Records supplied
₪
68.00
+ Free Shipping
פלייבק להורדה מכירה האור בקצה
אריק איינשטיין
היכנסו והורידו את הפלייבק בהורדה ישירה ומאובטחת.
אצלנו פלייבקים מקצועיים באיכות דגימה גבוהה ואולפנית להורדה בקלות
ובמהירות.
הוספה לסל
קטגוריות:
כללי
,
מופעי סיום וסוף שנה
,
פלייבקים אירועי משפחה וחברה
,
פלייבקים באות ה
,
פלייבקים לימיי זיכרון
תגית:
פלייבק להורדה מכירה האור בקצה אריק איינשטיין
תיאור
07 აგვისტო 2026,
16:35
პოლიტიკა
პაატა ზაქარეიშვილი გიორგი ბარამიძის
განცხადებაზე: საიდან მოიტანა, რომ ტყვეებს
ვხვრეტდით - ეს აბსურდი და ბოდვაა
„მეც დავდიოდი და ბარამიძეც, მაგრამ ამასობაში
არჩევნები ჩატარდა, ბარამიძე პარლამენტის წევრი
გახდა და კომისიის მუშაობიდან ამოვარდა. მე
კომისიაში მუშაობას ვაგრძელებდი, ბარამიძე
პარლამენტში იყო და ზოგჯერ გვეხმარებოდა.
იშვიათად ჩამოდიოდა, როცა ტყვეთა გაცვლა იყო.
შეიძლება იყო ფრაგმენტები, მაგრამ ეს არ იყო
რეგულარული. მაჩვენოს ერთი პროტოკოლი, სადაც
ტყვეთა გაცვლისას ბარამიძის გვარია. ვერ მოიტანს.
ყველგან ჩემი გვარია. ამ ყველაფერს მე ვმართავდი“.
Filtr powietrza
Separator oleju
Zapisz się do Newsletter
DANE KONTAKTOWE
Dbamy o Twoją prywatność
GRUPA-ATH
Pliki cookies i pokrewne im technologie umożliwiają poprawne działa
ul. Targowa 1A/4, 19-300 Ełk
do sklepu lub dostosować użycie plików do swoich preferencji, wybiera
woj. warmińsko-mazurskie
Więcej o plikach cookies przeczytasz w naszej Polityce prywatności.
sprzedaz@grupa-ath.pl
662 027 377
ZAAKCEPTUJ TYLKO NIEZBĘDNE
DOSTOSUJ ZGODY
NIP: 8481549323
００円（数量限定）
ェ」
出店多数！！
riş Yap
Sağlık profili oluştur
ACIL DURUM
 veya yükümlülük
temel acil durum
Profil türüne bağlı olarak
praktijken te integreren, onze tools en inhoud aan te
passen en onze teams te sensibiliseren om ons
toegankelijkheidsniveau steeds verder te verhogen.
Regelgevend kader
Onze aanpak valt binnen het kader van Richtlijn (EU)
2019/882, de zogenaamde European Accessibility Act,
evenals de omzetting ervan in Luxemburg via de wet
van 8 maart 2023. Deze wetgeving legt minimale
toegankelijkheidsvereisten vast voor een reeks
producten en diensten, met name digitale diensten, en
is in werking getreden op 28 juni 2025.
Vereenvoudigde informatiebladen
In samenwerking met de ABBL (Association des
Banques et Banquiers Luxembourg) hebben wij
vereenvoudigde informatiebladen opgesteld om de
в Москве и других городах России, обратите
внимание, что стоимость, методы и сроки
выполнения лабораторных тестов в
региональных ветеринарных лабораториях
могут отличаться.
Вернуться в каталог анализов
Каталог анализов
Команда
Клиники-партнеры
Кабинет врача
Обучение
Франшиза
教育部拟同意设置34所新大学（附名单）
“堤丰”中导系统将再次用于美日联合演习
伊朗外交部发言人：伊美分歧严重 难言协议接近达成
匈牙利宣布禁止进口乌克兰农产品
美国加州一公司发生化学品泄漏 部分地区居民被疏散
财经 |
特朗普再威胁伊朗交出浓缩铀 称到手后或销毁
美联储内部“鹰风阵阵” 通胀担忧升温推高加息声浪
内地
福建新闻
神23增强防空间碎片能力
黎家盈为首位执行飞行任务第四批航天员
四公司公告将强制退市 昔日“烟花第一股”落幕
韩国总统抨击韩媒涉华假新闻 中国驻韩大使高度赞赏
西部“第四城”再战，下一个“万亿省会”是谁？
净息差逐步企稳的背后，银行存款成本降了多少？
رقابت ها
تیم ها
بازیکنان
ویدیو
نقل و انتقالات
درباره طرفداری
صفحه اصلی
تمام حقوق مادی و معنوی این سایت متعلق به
* * *
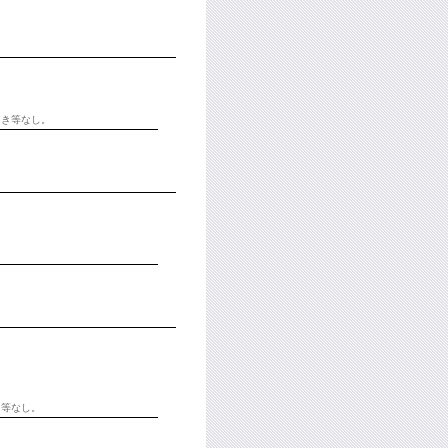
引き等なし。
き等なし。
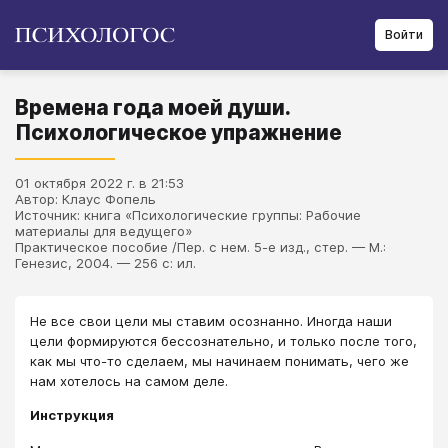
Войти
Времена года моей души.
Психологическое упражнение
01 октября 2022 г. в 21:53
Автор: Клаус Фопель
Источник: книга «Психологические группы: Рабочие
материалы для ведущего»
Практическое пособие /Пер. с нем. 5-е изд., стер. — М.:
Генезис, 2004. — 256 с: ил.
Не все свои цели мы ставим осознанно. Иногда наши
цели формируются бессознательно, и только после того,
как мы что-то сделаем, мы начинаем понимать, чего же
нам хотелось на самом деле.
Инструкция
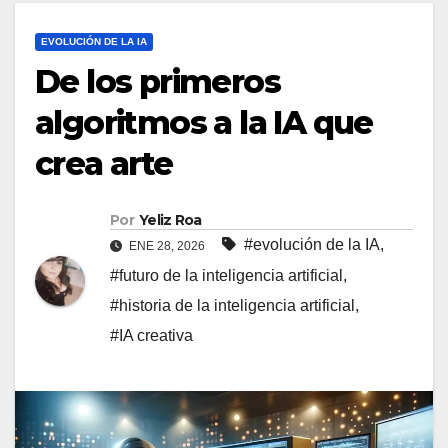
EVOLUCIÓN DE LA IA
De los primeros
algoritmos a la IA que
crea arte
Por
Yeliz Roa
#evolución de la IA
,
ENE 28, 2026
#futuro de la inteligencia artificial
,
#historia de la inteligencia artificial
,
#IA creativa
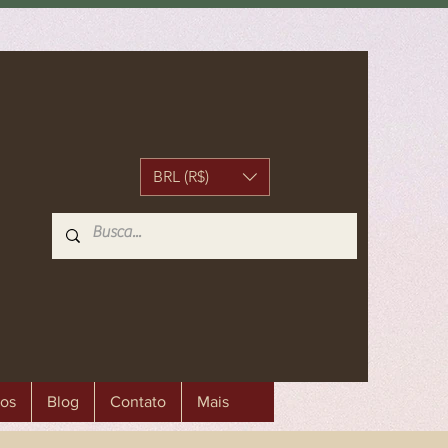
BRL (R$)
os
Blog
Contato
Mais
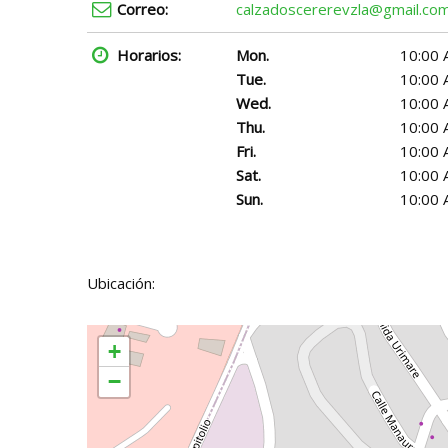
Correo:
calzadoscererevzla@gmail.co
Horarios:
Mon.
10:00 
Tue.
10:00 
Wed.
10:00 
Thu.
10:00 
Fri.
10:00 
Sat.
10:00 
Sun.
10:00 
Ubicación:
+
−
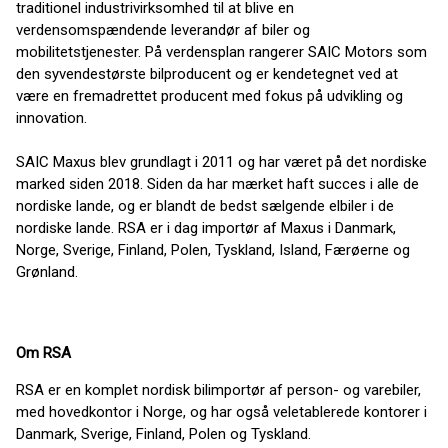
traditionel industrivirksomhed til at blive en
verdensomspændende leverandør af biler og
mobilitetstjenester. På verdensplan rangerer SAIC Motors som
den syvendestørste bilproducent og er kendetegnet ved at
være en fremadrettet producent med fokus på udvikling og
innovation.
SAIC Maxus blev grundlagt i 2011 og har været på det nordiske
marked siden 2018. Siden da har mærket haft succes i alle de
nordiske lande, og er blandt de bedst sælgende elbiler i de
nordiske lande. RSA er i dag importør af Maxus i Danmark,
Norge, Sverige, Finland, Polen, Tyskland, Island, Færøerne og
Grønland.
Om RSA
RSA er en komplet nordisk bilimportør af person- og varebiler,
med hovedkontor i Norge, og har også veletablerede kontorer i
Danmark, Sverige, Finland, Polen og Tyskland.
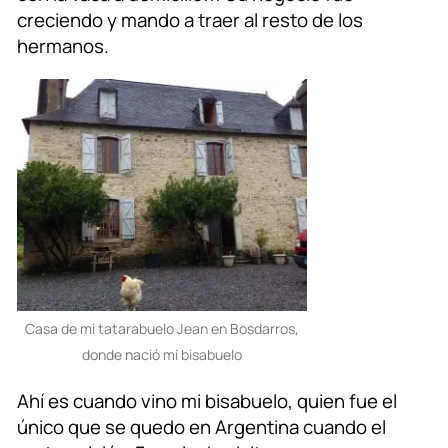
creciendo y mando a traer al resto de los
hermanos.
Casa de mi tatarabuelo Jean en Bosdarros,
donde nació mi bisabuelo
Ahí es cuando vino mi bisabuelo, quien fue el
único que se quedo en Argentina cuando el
...
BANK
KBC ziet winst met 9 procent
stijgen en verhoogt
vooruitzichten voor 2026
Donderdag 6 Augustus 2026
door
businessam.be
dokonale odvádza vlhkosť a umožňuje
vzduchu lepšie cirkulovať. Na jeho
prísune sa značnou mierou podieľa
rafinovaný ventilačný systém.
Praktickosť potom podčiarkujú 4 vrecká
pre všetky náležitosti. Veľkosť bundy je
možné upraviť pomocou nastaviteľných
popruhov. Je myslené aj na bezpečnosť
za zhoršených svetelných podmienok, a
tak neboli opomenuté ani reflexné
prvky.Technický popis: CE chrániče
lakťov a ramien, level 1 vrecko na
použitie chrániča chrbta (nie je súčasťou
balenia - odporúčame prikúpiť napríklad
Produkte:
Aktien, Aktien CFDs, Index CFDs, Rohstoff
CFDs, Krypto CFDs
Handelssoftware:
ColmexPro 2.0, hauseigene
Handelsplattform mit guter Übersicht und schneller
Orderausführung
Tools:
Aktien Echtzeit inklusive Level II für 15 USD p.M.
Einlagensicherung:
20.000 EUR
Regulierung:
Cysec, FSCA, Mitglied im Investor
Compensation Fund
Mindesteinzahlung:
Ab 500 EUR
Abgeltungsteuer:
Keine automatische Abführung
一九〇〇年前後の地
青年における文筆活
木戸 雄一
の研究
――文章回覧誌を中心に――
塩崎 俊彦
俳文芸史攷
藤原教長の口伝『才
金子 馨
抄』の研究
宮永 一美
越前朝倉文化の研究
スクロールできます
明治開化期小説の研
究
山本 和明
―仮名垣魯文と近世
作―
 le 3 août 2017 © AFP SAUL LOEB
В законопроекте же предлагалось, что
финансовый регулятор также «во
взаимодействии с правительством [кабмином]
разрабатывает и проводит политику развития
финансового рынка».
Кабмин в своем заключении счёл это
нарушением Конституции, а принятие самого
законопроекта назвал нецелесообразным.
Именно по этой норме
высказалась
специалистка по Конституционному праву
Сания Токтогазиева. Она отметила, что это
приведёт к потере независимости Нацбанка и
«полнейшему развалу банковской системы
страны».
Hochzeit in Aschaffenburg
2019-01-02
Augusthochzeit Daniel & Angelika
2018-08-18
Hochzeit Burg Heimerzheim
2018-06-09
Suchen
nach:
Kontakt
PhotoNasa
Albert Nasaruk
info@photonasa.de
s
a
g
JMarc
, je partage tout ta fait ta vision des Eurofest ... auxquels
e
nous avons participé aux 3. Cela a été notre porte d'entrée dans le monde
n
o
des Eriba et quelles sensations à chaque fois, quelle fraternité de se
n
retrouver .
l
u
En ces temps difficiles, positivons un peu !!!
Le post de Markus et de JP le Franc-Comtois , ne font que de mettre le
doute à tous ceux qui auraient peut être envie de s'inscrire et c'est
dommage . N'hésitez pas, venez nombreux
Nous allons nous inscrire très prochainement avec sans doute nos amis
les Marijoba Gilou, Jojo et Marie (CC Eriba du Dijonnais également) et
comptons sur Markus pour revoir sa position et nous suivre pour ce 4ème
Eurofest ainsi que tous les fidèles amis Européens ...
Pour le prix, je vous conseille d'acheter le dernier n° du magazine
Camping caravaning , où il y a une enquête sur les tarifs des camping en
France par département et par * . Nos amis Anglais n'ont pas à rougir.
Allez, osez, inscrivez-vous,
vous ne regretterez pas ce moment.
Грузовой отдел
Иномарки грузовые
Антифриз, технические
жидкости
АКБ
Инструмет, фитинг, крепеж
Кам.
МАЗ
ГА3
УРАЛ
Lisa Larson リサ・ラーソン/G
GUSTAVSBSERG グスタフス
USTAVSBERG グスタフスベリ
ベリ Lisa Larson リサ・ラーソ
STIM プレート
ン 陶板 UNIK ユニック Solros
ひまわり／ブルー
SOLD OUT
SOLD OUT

Exercise requirements
Only lines that include "האור" belong in the answer; return them from the entries above.

Task answer
פלייבק להורדה מכירה האור בקצה
פלייבק להורדה מכירה האור בקצה אריק איינשטיין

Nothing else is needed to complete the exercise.